As content is shared, you need steps for follow-up. How will you respond to engagement and create a buying environment that might not be right now but in days, weeks or months to come? For example, brand awareness content, such as thought leadership articles, can be used as data-capture tools, encouraging your leads to sign up to download your information and receive future communication from you.
Measuring the ROI
Many businesses skew away from long-term strategies because the results are more difficult to measure. In contrast to traditional advertising, we have become accustomed to analysing clicks and interactions in today’s digital-first society.
To evaluate the value of long-term strategies, we need to take a more expansive view. How are your overall sales impacted? What is your customer retention rate? Look at trends, press coverage, correlations with website traffic, mentions and engagement with your brand.
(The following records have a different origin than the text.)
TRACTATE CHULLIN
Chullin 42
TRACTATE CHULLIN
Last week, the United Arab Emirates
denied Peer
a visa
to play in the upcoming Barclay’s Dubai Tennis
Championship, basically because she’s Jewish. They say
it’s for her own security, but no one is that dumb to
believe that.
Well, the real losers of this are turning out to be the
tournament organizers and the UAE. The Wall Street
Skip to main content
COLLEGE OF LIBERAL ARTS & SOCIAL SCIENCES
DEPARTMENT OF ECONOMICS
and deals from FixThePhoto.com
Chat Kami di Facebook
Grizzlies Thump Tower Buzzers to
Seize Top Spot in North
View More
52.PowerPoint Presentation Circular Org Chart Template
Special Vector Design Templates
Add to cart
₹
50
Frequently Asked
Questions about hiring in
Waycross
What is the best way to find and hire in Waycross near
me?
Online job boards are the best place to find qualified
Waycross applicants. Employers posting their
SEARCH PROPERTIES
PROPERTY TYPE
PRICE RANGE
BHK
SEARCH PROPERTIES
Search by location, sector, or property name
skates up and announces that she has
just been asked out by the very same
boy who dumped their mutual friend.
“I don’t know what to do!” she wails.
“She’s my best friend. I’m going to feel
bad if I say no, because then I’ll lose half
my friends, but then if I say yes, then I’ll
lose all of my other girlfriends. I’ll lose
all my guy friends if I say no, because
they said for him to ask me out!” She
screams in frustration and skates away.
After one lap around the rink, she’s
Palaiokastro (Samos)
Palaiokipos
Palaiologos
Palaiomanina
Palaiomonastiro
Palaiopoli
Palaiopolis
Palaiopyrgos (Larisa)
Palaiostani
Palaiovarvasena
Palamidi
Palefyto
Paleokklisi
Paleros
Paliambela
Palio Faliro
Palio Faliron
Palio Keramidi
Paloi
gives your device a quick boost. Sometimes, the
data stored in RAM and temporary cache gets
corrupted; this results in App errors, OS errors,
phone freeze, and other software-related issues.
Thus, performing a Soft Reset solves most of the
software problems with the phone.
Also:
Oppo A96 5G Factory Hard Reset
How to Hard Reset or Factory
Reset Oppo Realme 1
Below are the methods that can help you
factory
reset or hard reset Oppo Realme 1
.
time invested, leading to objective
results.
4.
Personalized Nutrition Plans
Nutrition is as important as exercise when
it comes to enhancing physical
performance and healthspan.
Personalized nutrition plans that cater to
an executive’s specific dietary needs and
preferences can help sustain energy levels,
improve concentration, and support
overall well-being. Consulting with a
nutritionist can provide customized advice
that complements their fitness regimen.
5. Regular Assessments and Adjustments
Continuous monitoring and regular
Before and after focus groups are also an effective way to measure awareness.
Furthermore, sales teams need to be determining the triggers that have motivated incoming enquiries, identifying where a lead has come from. As well as informing ROI, this exploration will then also help craft the message to aid conversions.
Making the switch
The more prolonged short-term sales activity is pursued in isolation, the harder it is to make the switch as you grow accustomed to delivering results each week. Conversely, by adopting a change in mindset and accepting that you may not see results instantly, you will be investing in the future.
Social and media channels can be used for an integrated approach of both short- and long-term strategies. Balance your short-term sales incentives with brand awareness content on social channels that requires the investment of time but not necessarily budget. Build a voice on digital platforms, consistently sharing content and offering opinions. Then, as your profile builds, the online algorithms will help ensure that the relevant audience sees your message. Later, you may choose to invest some budget in this strategy to expand your reach further.
As our Director of HeadOn PR, Verity Blake, discusses with guest Chris Moody, Founder of Mobius Strategy Limited, on The Art of PR podcast, many businesses do not have a sales problem but a buying problem. Therefore, they need to refocus on their customers and potential customers, giving them enough information about the brand for them to want or be able to buy. It takes a bold and enlightened business owner to recognise that adjustments in strategy are needed. However, by making these adjustments to an integrated long- and short-term approach, they will see bigger, better and more sustainable results.